Principal and Director of Analysis
China: turning inwards while opening up | Analyst Picks| RiskMap 2021
China: turning in while opening upAndrew Gilholm | Principal and Director of Analysis
China’s domestic story is often overshadowed by US-China conflict, but it is just as consequential, especially in 2021. China is the only major economy that grew in 2020. The IMF says cumulative global growth in 2020 and 2021 will be positive with China, and negative without it. Meanwhile, Beijing has repeatedly assured foreign firms that they are welcome despite diplomatic tensions and continued with selective market liberalisation.

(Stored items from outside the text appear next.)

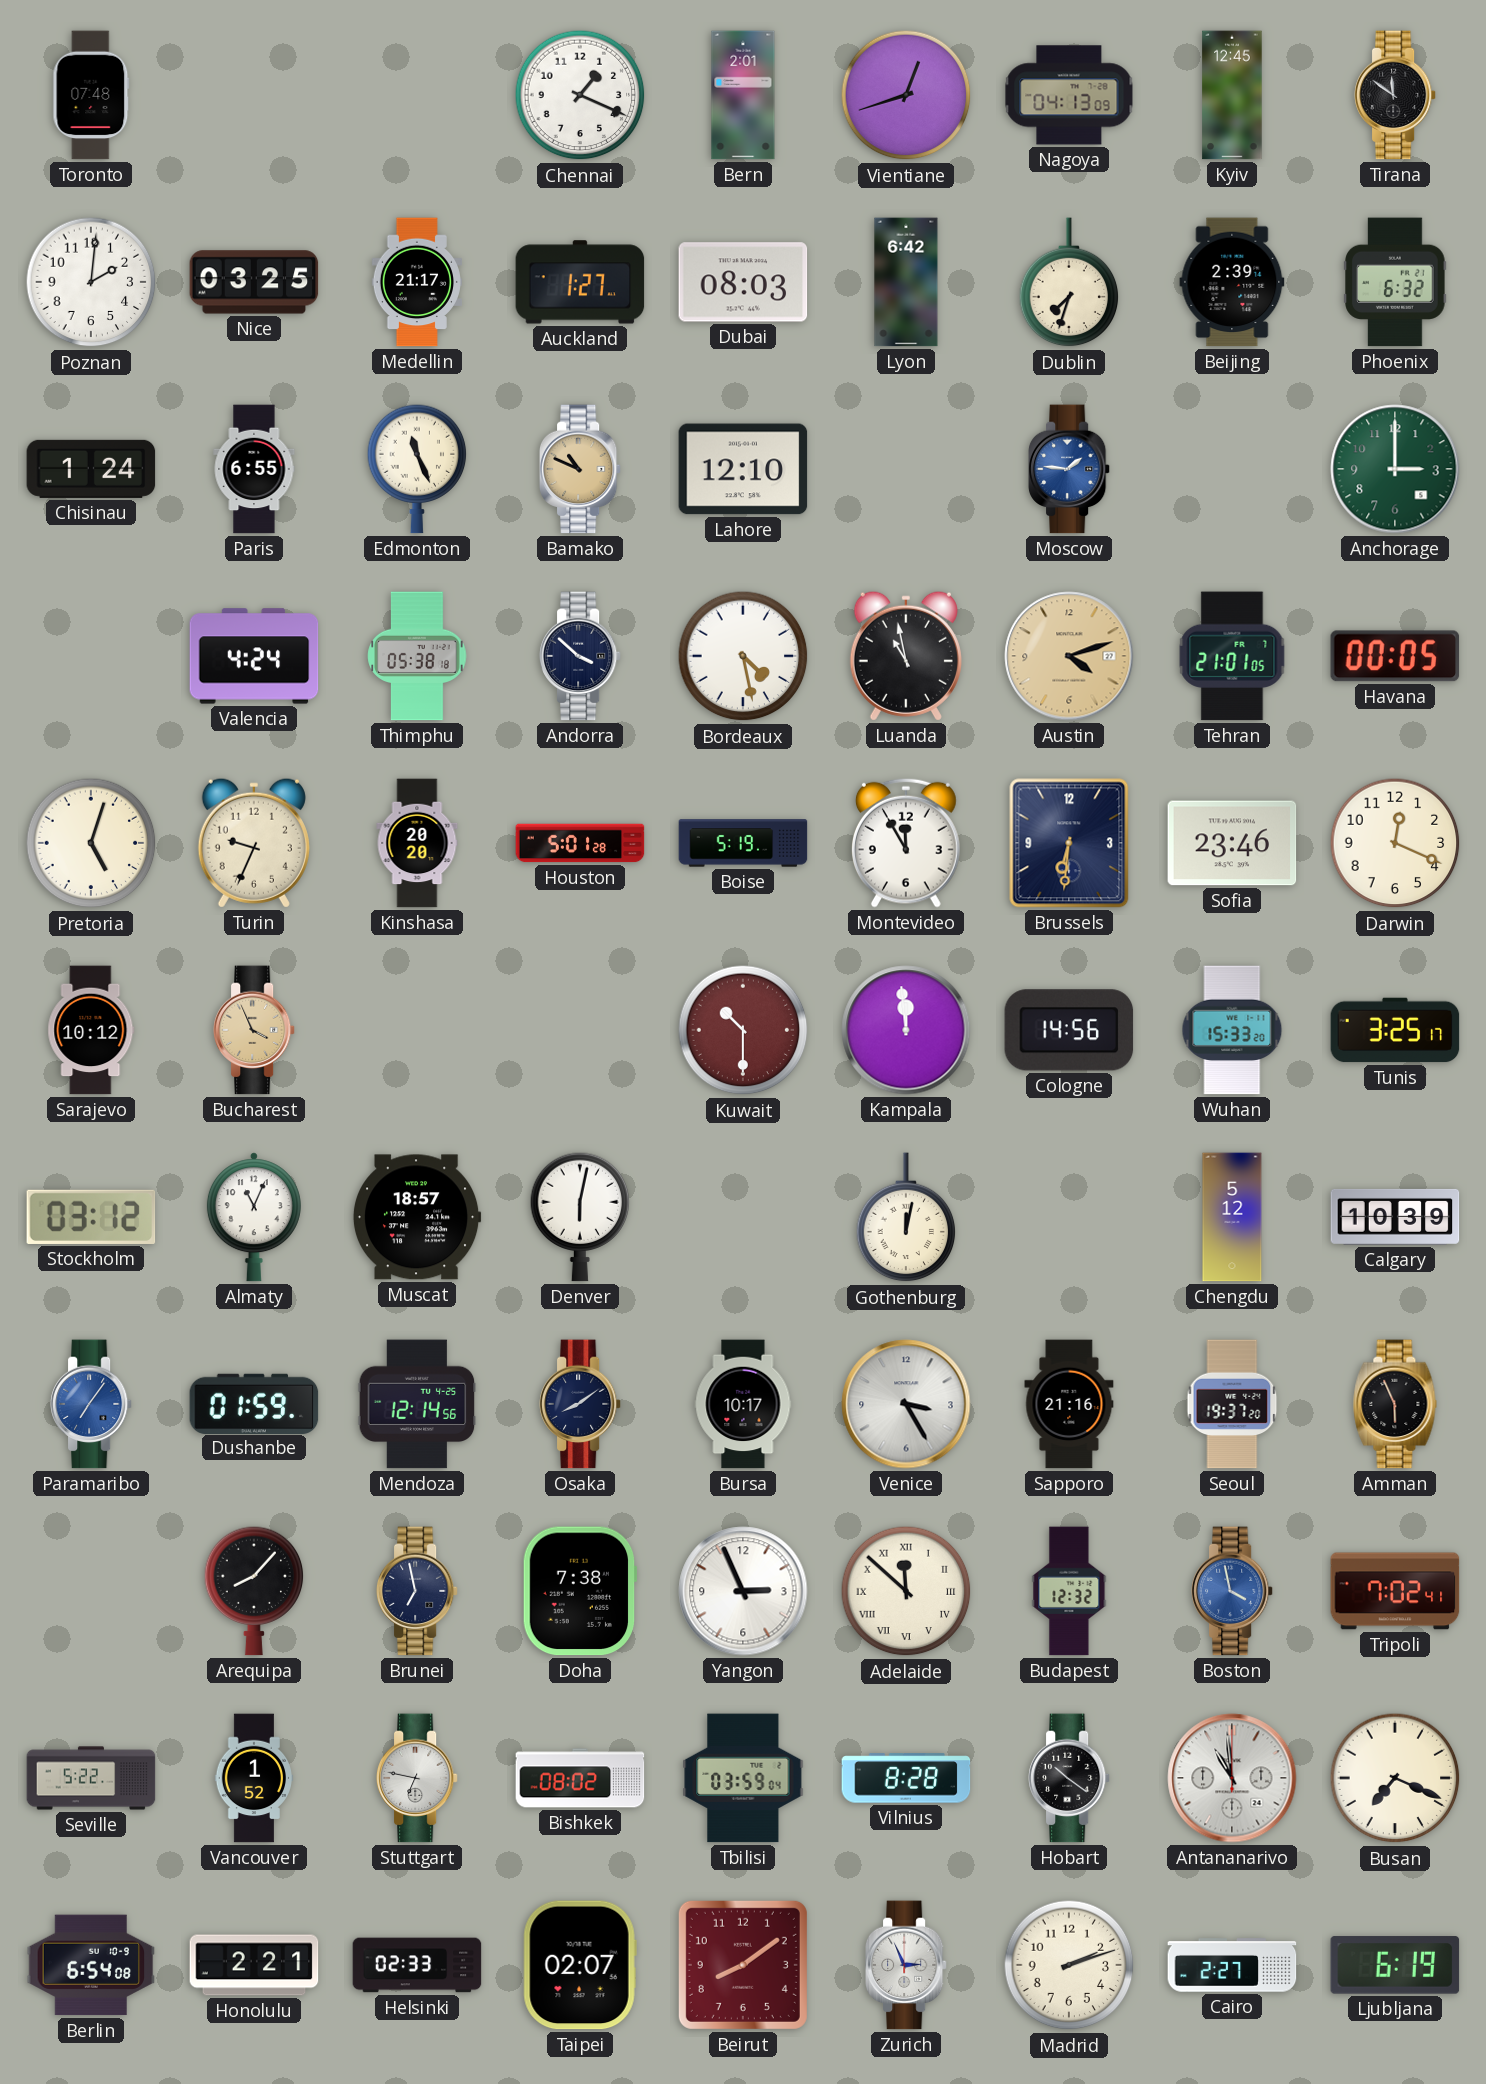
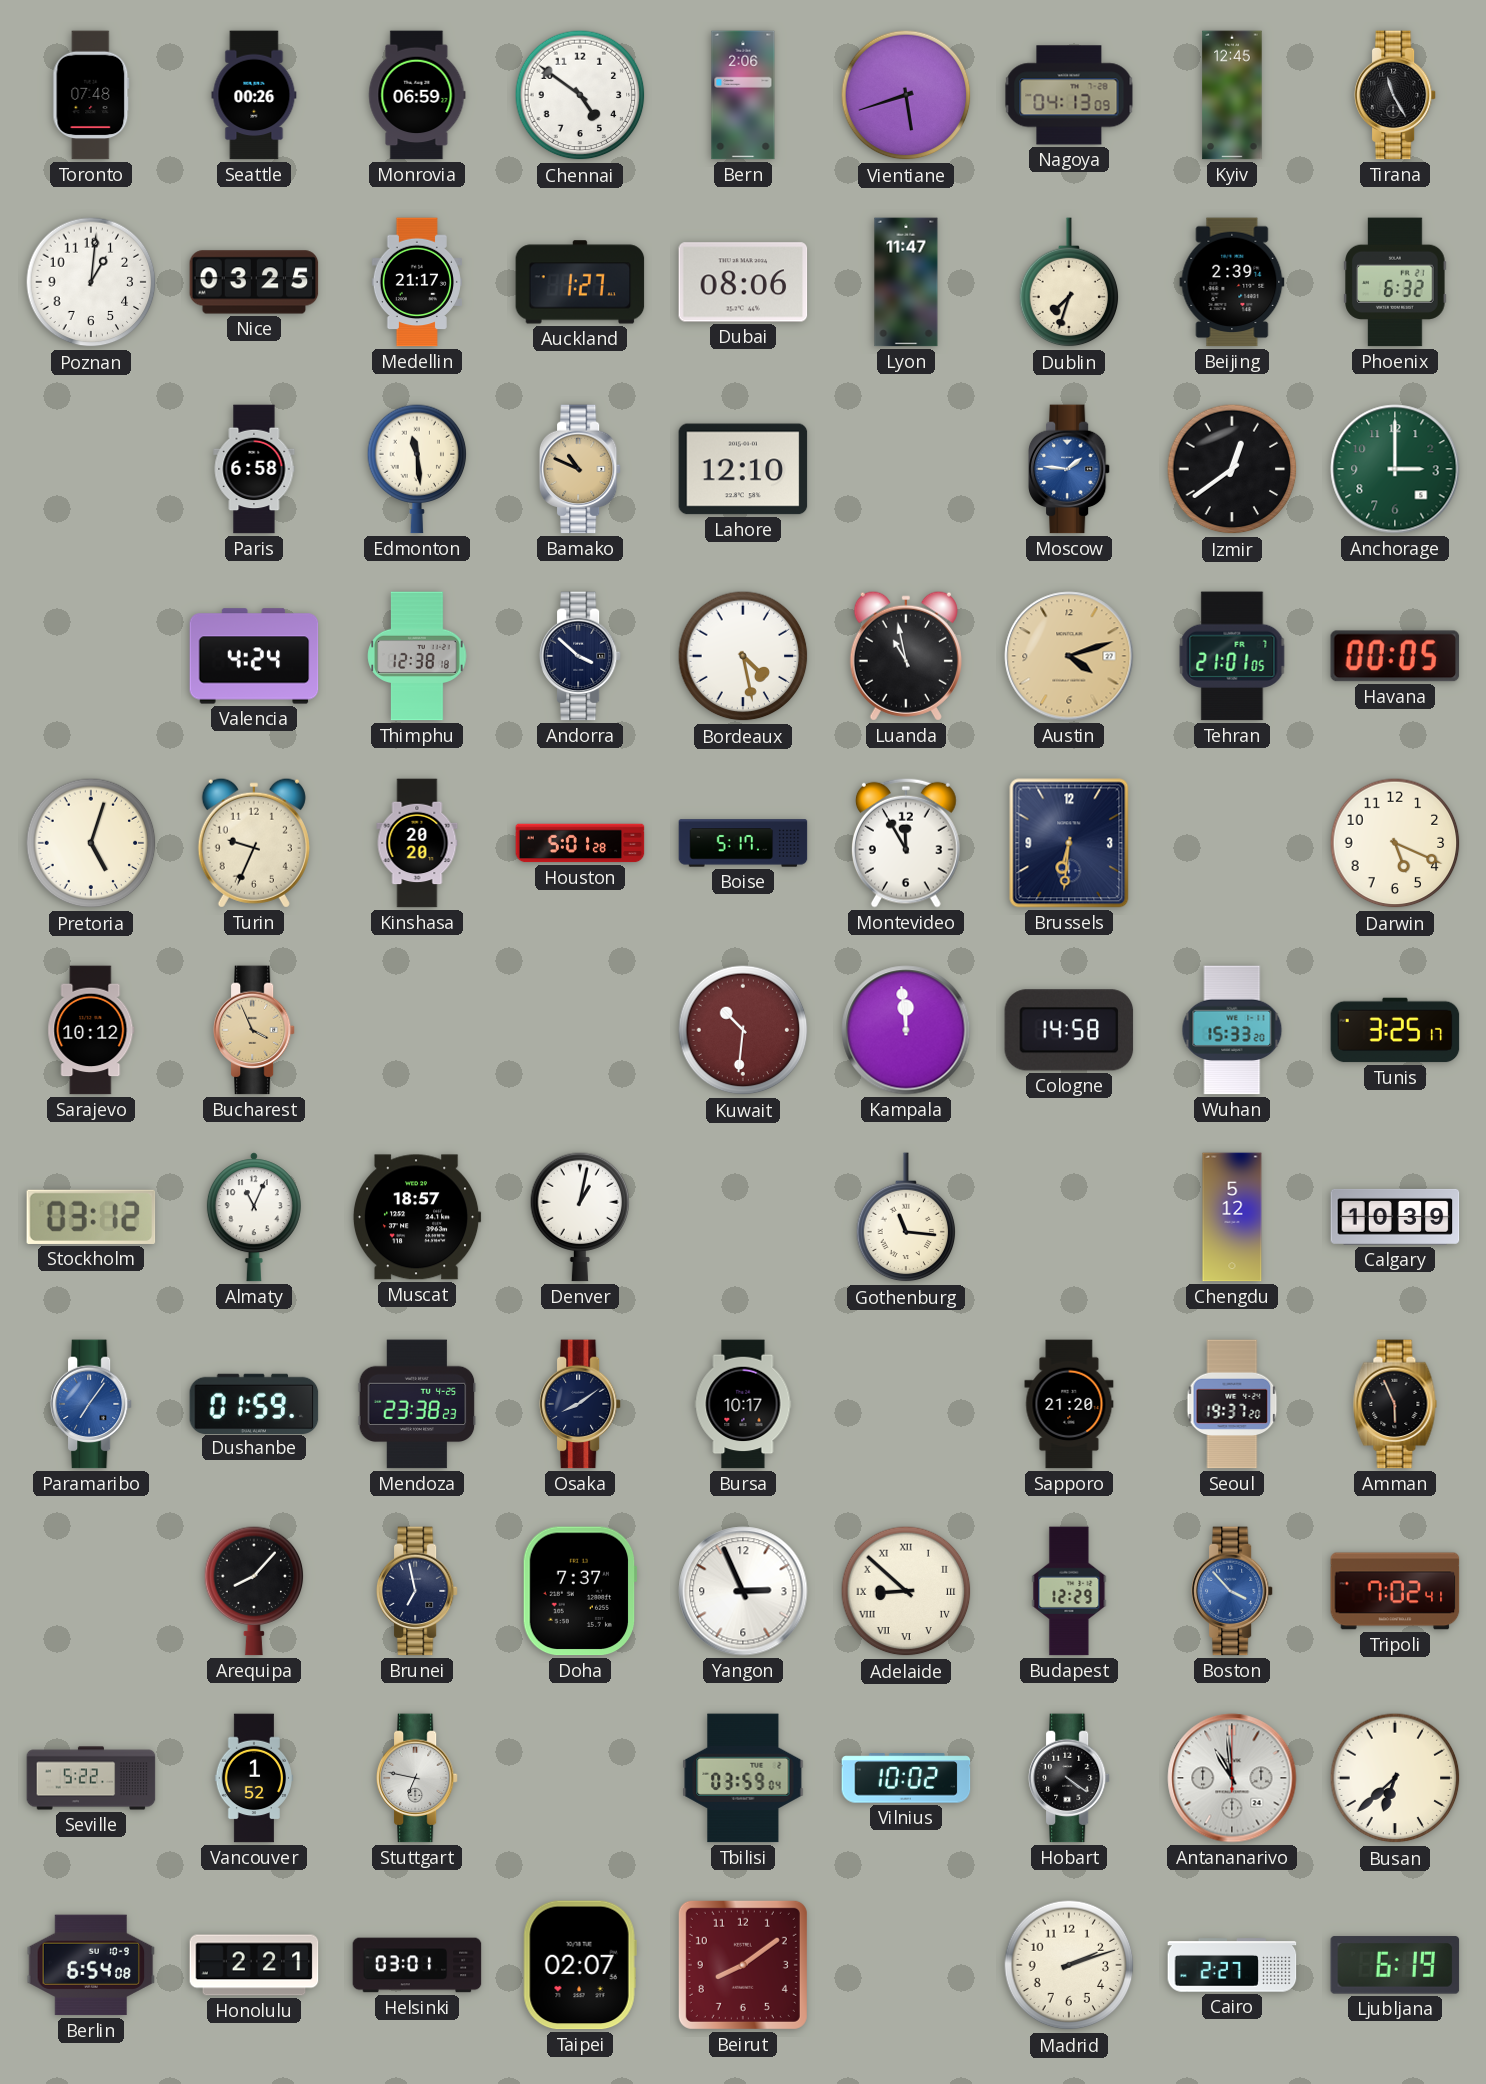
Seattle: none -> 00:26
Monrovia: none -> 06:59
Chennai: 1:19 -> 4:51
Bern: 2:01 -> 2:06
Vientiane: 12:42 -> 5:42
Tirana: 11:51 -> 11:25
Poznan: 2:01 -> 1:01
Dubai: 08:03 -> 08:06
Lyon: 6:42 -> 11:47
Chisinau: 1:24 -> none
Paris: 6:55 -> 6:58
Edmonton: 11:26 -> 11:29
Izmir: none -> 12:39
Thimphu: 05:38 -> 12:38
Boise: 5:19 -> 5:17
Sofia: 23:46 -> none
Darwin: 12:19 -> 5:19
Kuwait: 10:30 -> 10:31
Cologne: 14:56 -> 14:58
Denver: 6:02 -> 1:02
Gothenburg: 12:02 -> 11:16
Mendoza: 12:14 -> 23:38
Venice: 3:25 -> none
Sapporo: 21:16 -> 21:20
Doha: 7:38 -> 7:37
Adelaide: 11:52 -> 8:52
Budapest: 12:32 -> 12:29
Boston: 3:58 -> 3:53
Bishkek: 08:02 -> none
Vilnius: 8:28 -> 10:02
Hobart: 10:21 -> 4:21
Busan: 7:19 -> 6:38
Helsinki: 02:33 -> 03:01
Zurich: 2:56 -> none
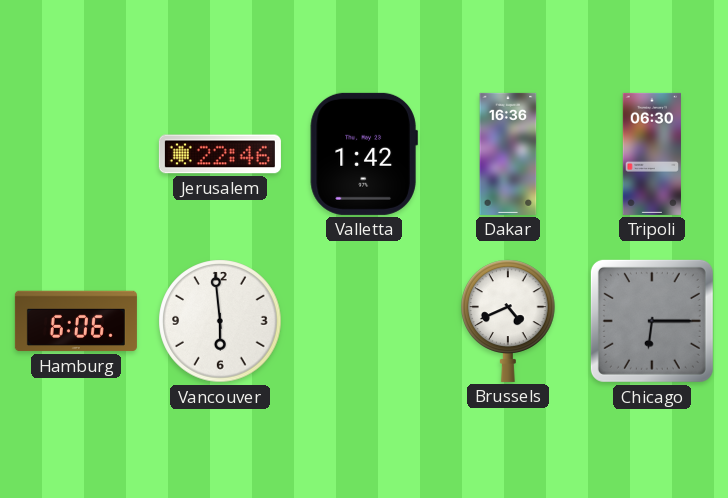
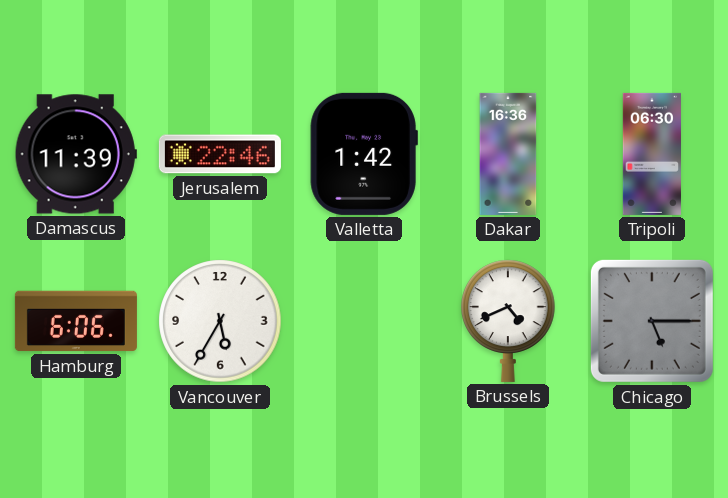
Damascus: none -> 11:39
Vancouver: 5:59 -> 5:35
Chicago: 6:15 -> 5:15
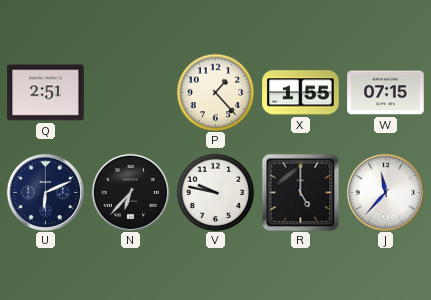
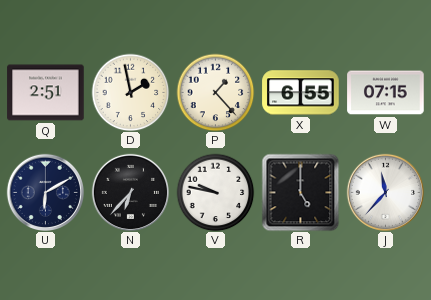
D: none -> 1:58
X: 1:55 -> 6:55
U: 6:11 -> 6:10
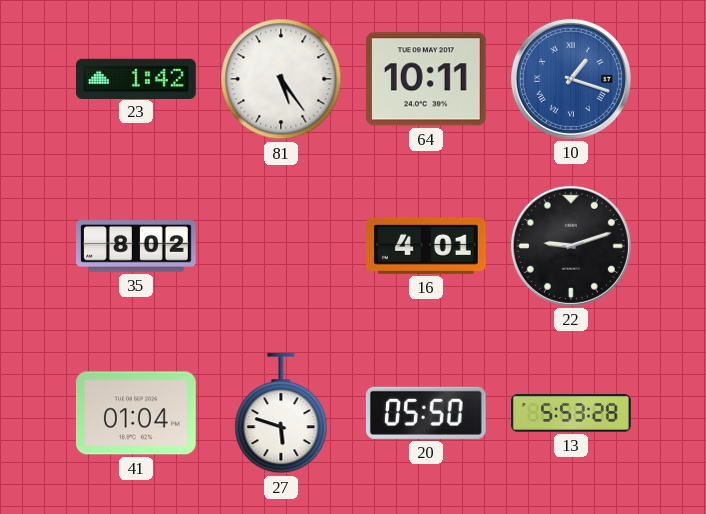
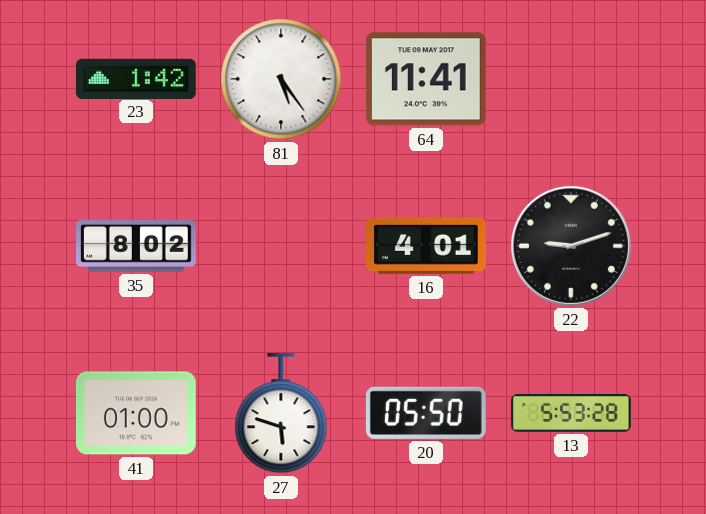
64: 10:11 -> 11:41
10: 1:18 -> none
41: 01:04 -> 01:00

For all the disruption and uncertainty of recent years, China’s allure remains strong, reflected in investment flows and business sentiment surveys. Its fundamentals still compare favourably with most emerging markets. The China story looks particularly good in relative terms. Its growth and stability are remarkable by current global standards, and its geopolitical risks may look less daunting in 2021 relative to the perpetual upheaval of the Trump era.
This comparative picture is important but can be misleading. Without the global COVID context, 2020 was a disaster for China, and the long-term damage is still unclear. China may look relatively rosy in 2021, but the real picture will be one of painful recovery and conflicting pressures.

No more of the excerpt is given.